At the end you have a value for TP, TN, FP, and FN (the so called confusion matrix). This is only one single value in the ROC plot. Look at http://en.wikipedia.org/wiki/Receiver_operating_characteristic to see how to calculate the TPR and FPR for the ROC.
But the svm output is calculated by y = sgn(w^T - b). If you vary the bias b (which is the offset of the hyperplane) and redo step 3 to 7 you get more and more points on the ROC plot
This is quite inefficient because you have to reevaluate the svm model each time. And who is gonna tell you the correct value for b?

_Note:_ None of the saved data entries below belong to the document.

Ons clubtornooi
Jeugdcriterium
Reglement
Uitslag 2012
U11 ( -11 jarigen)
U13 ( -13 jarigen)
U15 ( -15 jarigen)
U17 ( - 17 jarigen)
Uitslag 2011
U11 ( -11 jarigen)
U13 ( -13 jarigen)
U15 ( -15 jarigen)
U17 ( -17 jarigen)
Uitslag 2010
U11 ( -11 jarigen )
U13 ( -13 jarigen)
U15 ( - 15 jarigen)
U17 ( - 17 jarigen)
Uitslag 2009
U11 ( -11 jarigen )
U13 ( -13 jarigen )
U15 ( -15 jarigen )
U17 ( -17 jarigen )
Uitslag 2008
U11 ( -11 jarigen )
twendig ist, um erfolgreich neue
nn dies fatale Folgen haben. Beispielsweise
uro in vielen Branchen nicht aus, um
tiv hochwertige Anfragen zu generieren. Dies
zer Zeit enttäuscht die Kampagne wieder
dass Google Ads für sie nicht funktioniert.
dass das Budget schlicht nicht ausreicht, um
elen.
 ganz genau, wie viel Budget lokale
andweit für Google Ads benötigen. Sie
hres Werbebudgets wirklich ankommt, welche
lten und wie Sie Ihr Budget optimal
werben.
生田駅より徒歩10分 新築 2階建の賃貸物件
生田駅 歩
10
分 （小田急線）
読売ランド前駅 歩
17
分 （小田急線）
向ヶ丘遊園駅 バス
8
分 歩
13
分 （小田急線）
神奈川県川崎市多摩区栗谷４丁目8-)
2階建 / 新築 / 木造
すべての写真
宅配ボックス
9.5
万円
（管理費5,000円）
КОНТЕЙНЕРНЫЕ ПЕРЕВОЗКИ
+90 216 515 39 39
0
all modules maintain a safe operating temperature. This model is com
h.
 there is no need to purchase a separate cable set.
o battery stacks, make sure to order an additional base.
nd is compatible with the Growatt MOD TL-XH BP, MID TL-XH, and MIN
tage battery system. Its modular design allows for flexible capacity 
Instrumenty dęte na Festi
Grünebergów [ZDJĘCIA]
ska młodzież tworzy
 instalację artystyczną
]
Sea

If you evaluate your testing set with the svm, simply don't use the signum but instead evaluate y = w^T * x - b (most svm implementation provide only this floating point value anyhow). Now you need to threshold this value to receive a label. And each possible threshold will provide you with a single point in the ROC plot. And who tells you the threshold? Just use every single value your svm produced.
Instead of manually splitting the dataset into a training and a testing set you might want to consider k-fold crossvalidation: http://en.wikipedia.org/wiki/Cross-validation_(statistics)
Costanzo is correct. You will find software to do this in R (which is open source), in particular the kernlabs package by Alexandros Karatzoglou, Alex Smola and Kurt Hornik. See http://cran.r-project.org/web/packages/kernlab/vignettes/kernlab.pdf. This software is very high quality, Smola is a leading researcher in maximum margin methods.
Thank you all. Mr.Costanzo my problem is binary and need to compute ROC for svm applied I am not sure that what should I use svm accuracy or error rate to compute ROC. Mr.Frerek I have done ROC computation on each step /iteration but ROC plot is very non-obvious resembling a stair case ascended.
ROC curve analysis does not use accuracy or error rate. An ROC curve plots sensitivity (y axis) versus 1-specificity (x axis). You have one point for each value that you set as the threshold on your measurement. Your measurement could be the predicted probabilities if you use the approach mentioned above. As Thomas explained above, there are free packages that can help you to do this in R. Or you can use other software like SPSS if you are more familiar with it. I would suggest you do some more reading about ROC curve analysis before going any further. Costanzo
it seems that you are more than half way through. As Constanzo pointed out. ROC plots the false positive rate vs. true positive rate, or sensitivity vs. 1-specificity (which is the same). This is clearly mentioned in the link: http://en.wikipedia.org/wiki/Receiver_operating_characteristic
I recommend you to read this since you might want to interpret your classification results afterwards. A good knowledge about the different performance measurements is crucial.
Because various suggestions have been made according to implementations using R or Matlab, could you tell us which platform you are using?
As it is a fairly old thread, I assume you've already solved the problem. However, if not, you might find it useful to have look at "perfcurve" documntation in Matlab. Hope it helps.
Thank you. Yes it is old one but I still cudn't solve it, as I have older version of matlab 2013. And the perfcurve is in matlab 2014 which I cudnt get till now.
Hi Sheema please find the attached file. Copy and paste the contents into a .m file in Matlab and save it as p.e.r.f.c.u.r.v.e.m. Then you can use it. Hope it helps.